9.アカアシガメ
(1) 分類、品種
アカアシガメ(Geochelone carbonaria)はリクガメ科のカメで、中央アメリカ南部から南アメリカに分布しています。
(2) 形態、生理、習性
細長いドーム状の甲羅と、手足の鮮やかな紅色の模様が特徴です。大きさは50pに達し、家庭で飼育するカメとしては明らかに巨大です。類似の種類にキアシガメがいますが、こちらは80pを超えるためもはや動物園動物と考えるべきでしょう。
熱帯雨林の林床を徘徊し、野草や落下した果物、きのこ類、動物の死体などを食べているため、植物メインの雑食性といわれています。雨季と乾季はあるものの、通年、湿度の高い環境で生活していると考えてよいでしょう。日のあたらない林床で暮らすせいか、隠遁性が強いですが、日光浴も必要とします。寿命は野生で13年8ヵ月という記録があります。
(3) 飼育上必要な設備と機材
広い場所で、高温(30℃前後。最低25℃)と適度な湿度を保ち、絶えず綺麗な温水に浸かることができる環境を用意します。暗い場所を用意し、隠れられるようにし、開けた場所にはHIDランプを照射し木漏れ日を演出します。おそらくホシガメと同様に、部屋ごと保温して最低温度を確保するのがよいでしょう。季節の変わり目の低温であっけなく命を落とすことがあります。

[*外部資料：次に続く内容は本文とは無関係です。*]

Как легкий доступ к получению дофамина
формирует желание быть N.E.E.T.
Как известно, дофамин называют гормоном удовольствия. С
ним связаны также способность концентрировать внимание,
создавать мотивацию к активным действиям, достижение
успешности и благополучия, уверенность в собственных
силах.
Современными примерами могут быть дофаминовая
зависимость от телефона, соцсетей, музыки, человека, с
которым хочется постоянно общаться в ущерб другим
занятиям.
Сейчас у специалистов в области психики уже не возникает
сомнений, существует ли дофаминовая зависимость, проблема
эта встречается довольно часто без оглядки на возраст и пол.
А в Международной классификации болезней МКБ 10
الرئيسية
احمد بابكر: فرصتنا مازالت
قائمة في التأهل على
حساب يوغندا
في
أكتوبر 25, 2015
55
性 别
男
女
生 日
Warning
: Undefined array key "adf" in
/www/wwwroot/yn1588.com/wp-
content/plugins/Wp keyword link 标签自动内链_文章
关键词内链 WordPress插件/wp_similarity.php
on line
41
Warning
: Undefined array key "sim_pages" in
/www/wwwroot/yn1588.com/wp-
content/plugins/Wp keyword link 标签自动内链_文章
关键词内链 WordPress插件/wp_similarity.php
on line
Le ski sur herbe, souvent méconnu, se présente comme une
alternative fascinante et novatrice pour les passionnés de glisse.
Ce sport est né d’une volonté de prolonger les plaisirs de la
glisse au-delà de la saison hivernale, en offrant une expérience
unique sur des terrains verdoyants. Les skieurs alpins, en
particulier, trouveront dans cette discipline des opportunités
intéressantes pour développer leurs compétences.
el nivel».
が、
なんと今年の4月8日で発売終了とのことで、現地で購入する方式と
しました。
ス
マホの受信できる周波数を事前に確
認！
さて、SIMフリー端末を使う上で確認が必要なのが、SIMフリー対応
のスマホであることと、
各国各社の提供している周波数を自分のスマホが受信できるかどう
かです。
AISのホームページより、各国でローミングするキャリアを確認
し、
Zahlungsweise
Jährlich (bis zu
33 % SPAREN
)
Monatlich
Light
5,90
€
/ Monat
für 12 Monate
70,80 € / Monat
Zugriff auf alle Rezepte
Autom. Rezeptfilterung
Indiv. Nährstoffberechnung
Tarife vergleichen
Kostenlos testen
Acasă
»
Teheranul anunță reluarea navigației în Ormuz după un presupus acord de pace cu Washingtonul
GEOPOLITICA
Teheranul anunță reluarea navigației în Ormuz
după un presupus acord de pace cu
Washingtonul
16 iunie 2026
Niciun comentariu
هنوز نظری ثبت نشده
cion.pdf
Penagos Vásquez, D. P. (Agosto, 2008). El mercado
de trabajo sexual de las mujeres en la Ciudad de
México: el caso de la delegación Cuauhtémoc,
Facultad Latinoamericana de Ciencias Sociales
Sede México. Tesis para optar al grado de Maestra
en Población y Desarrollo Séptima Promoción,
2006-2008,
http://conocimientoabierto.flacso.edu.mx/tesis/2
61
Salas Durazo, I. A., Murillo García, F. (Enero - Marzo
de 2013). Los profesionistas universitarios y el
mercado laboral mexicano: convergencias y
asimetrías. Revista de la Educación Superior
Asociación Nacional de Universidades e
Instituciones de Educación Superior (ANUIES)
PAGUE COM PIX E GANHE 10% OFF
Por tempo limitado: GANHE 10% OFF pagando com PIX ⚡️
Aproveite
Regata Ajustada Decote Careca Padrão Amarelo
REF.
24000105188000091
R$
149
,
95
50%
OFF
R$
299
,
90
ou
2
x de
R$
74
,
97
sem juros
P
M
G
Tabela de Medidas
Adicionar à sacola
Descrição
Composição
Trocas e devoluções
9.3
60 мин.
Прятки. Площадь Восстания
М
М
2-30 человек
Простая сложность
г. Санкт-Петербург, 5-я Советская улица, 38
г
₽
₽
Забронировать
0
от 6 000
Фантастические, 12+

保湿性の高い床材として赤玉土やヤシガラなどが推奨されますが、室内で衛生的に飼育するにはとうてい管理しきれるものではありません。土の上で飼育することを考える場合は、農業用温室に観葉植物を植え、熱帯植物園のようにして、そこで放し飼いにするような施設が必要でしょう。
(4) 飼い方のポイントと注意点
餌は野菜や野草を中心に、果物類も添加します。果物は他のカメでは偏食に陥るうえに餌として適さないものですが、アカアシガメでは、積極的にメニューに加えてよいようです。ただし、あまり多くを占めないように与えます。そのほか、動物性の餌として、ピンクマウスやドッグフード、精肉類、九官鳥の餌なども与えます。これも多給による害をいつも考えながら与えましょう。
(5) 健康と安全の管理
繁殖個体が流通のメインを占めるめずらしいリクガメですが、依然として野生個体も多くみられますので、入手時の管理が重要です。まず駆虫をすること。適切な環境で十分水を与えて腎臓機能を保護します。
また、ヘルペスウィルスのキャリアとして知られていますので、発症なく家に持ち込まれ、他のカメに感染する危険性もあります。購入した店で売られている他のカメ、たとえば発症しやすいホルスフィールドリクガメなどに異常がみられないか確認しましょう。もし異常があるカメが他にいた場合、ペットショップ内で感染し、キャリアとなっている可能性は否定できません。